* **TASK DIRECTIONS**: Leave the images aside and copy out the whole listing, exact to the word.
(DATA SECTION begins)
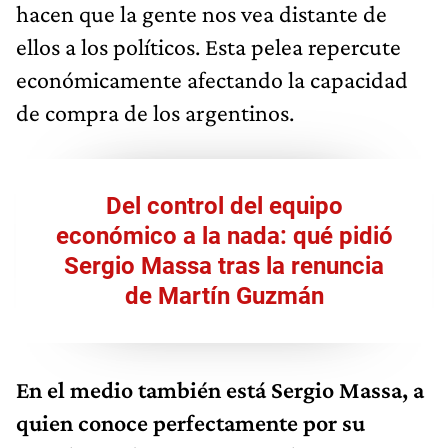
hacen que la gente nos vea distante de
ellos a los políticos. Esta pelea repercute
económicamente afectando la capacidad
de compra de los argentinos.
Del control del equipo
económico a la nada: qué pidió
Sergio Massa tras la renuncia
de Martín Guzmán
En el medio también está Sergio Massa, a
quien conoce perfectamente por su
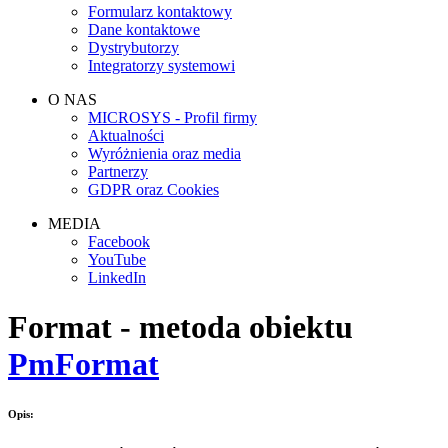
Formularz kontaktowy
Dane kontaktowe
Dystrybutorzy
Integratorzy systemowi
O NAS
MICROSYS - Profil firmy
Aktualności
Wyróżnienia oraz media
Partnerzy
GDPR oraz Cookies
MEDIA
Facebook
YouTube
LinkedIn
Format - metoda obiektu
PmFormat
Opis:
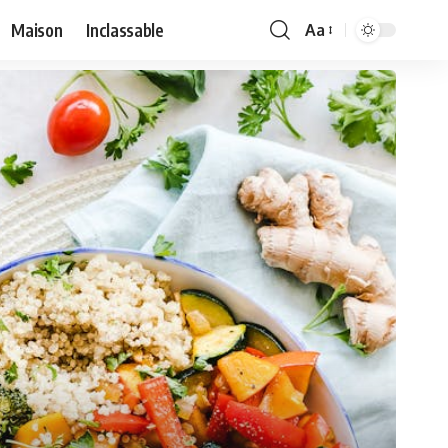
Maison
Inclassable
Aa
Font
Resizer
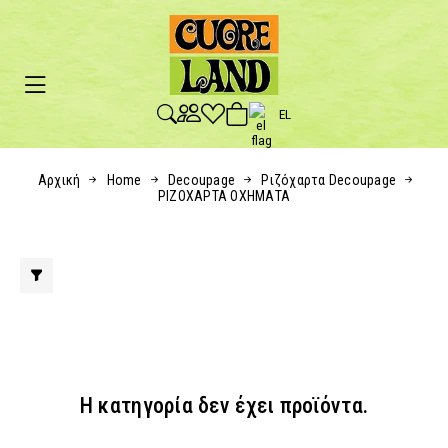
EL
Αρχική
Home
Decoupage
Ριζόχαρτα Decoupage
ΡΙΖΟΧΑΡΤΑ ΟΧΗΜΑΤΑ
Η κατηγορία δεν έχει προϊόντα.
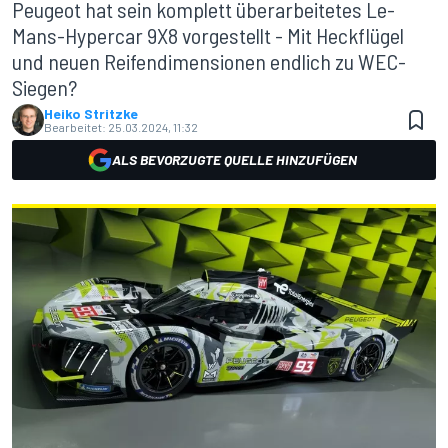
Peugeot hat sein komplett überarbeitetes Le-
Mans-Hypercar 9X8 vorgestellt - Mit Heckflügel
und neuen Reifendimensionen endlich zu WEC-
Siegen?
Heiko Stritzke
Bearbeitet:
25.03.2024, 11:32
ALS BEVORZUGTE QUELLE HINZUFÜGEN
(DATA SECTION ends)
* **RESULT**:
hacen que la gente nos vea distante de
ellos a los políticos. Esta pelea repercute
económicamente afectando la capacidad
de compra de los argentinos.
Del control del equipo
económico a la nada: qué pidió
Sergio Massa tras la renuncia
de Martín Guzmán
En el medio también está Sergio Massa, a
quien conoce perfectamente por su
Formularz kontaktowy
Dane kontaktowe
Dystrybutorzy
Integratorzy systemowi
O NAS
MICROSYS - Profil firmy
Aktualności
Wyróżnienia oraz media
Partnerzy
GDPR oraz Cookies
MEDIA
Facebook
YouTube
LinkedIn
Format - metoda obiektu
PmFormat
Opis:
Maison
Inclassable
Aa
Font
Resizer
EL
Αρχική
Home
Decoupage
Ριζόχαρτα Decoupage
ΡΙΖΟΧΑΡΤΑ ΟΧΗΜΑΤΑ
Η κατηγορία δεν έχει προϊόντα.
Peugeot hat sein komplett überarbeitetes Le-
Mans-Hypercar 9X8 vorgestellt - Mit Heckflügel
und neuen Reifendimensionen endlich zu WEC-
Siegen?
Heiko Stritzke
Bearbeitet:
25.03.2024, 11:32
ALS BEVORZUGTE QUELLE HINZUFÜGEN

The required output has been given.